2. Diğer taraftan 6100 sayılı Kanun'un "İncelemenin kapsamı" başlıklı 355 inci maddesine göre bölge adliye mahkemesi, istinaf sebepleri ile bağlı ise de kamu düzenine aykırılık gördüğü takdirde bunu resen gözetebilir. Ancak anılan düzenleme tamamen incelemenin kapsamına ilişkin olup bölge adliye mahkemelerince 353 üncü madde gereğince kurulacak hükmün şekline etkili değildir. Bu bakımdan bölge adliye mahkemesince, istinaf dilekçesinde ileri sürülen istinaf sebepleri ile kamu düzenine aykırılık hâlleri bakımından ayrım yapılarak Kanun'da yer verilmeyen şekilde hüküm kurulması mümkün değildir.
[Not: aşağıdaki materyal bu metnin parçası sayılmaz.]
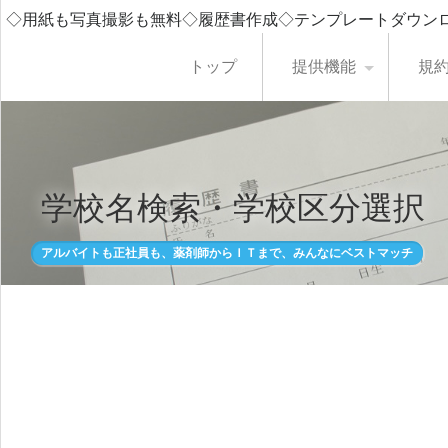
◇用紙も写真撮影も無料◇履歴書作成◇テンプレートダウン
トップ
提供機能
規
学校名検索・学校区分選択
アルバイトも正社員も、薬剤師からＩＴまで、みんなにベストマッチ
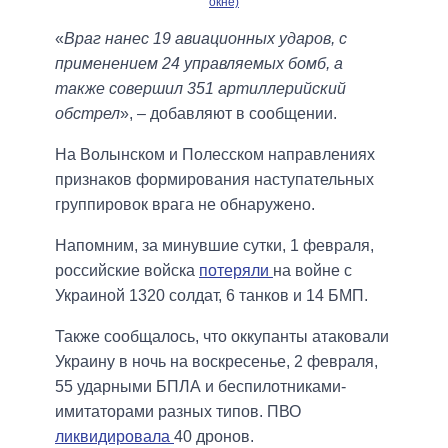
окне)
«
Враг нанес 19 авиационных ударов, с
применением 24 управляемых бомб, а
также совершил 351 артиллерийский
обстрел
», – добавляют в сообщении.
На Волынском и Полесском направлениях
признаков формирования наступательных
группировок врага не обнаружено.
Напомним, за минувшие сутки, 1 февраля,
российские войска
потеряли
на войне с
Украиной 1320 солдат, 6 танков и 14 БМП.
Также сообщалось, что оккупанты атаковали
Украину в ночь на воскресенье, 2 февраля,
55 ударными БПЛА и беспилотниками-
имитаторами разных типов. ПВО
ликвидировала
40 дронов.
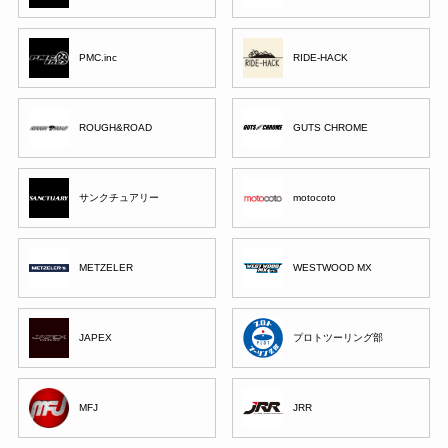
PMC.inc
RIDE-HACK
ROUGH&ROAD
GUTS CHROME
サンクチュアリー
motocoto
METZELER
WESTWOOD MX
JAPEX
プロトツーリング部
MFJ
JRR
Kaldı ki kamu düzenine aykırılık bakımından bir inceleme yapılabilmesi de istinaf başvurusunun kabulüne bağlıdır. Örneğin 6100 sayılı Kanun'un "Ön inceleme" başlıklı 352 inci maddesinin birinci fıkrasının (d) bendinde "başvuru sebeplerinin veya gerekçesinin gösterilmemesi" hâline yer verilmiştir. Bu hâlde bölge adliye mahkemesince 353 üncü madde gereğince sadece kamu düzenine aykırılık bağlamında inceleme yapıldıktan sonra yine başvurunun esastan reddine veya kabulüne karar verilerek hüküm kurulmaktadır.

3. Belirtilen sebeplerle taraflardan birinin istinaf dilekçesinde ileri sürdüğü sebepler ve kamu düzenine aykırılık bakımından yapılacak incelemenin sonucunda, yeniden esas hakkında hüküm kurulmasını yahut düzelterek yeniden esas hakkında hüküm kurulmasını gerektiren bir hâl tespit edildiği takdirde artık istinaf başvurusunun esastan reddine karar verilemez.

4. Somut olayda Bölge Adliye Mahkemesince; sadece davalı tarafın istinaf başvurusu üzerine kamu düzenine aykırılık bulunup bulunmadığı yönünden resen yapılan inceleme neticesinde, arabuluculuk faaliyetinin tarafların anlaşamadığına dair düzenlenen son tutanak tarihinden önce muaccel olan alacaklar bakımından gerçekleştirildiği, son tutanak tarihinden sonraki döneme ilişkin istemlerin dava şartı yokluğu sebebiyle usulden reddi gerektiğinin gözetilmemesinin hatalı olduğu belirtildikten sonra, davalı vekilinin istinaf başvurusunun 6100 sayılı Kanun'un 353 üncü maddesinin birinci fıkrasının (b) bendinin (1) inci alt bendi gereğince esastan reddine, İlk Derece Mahkemesi kararının 6100 sayılı Kanun'un 353 üncü maddesinin birinci fıkrasının (b) bendinin (2) nci alt bendi gereğince düzelterek yeniden esas hakkında hüküm kurulmak üzere kaldırılmasına karar verilmiştir.

5. Bölge Adliye Mahkemesi kararı, yukarıda belirtilen Kanun hükümlerine aykırı olduğundan, Bölge Adliye Mahkemesi kararının bozulmasına ve dosyanın kararı veren Bölge Adliye Mahkemesine gönderilmesine karar vermek gerekmiştir.

VI. KARAR

Açıklanan sebeplerle;

Temyiz olunan Bölge Adliye Mahkemesi kararının usulden BOZULMASINA,

Bozma sebebine göre davalı vekilinin diğer temyiz itirazlarının incelenmesine şimdilik yer olmadığına,

Dosyanın kararı veren Bölge Adliye Mahkemesine gönderilmesine,

12.03.2024 tarihinde oy birliğiyle karar verildi.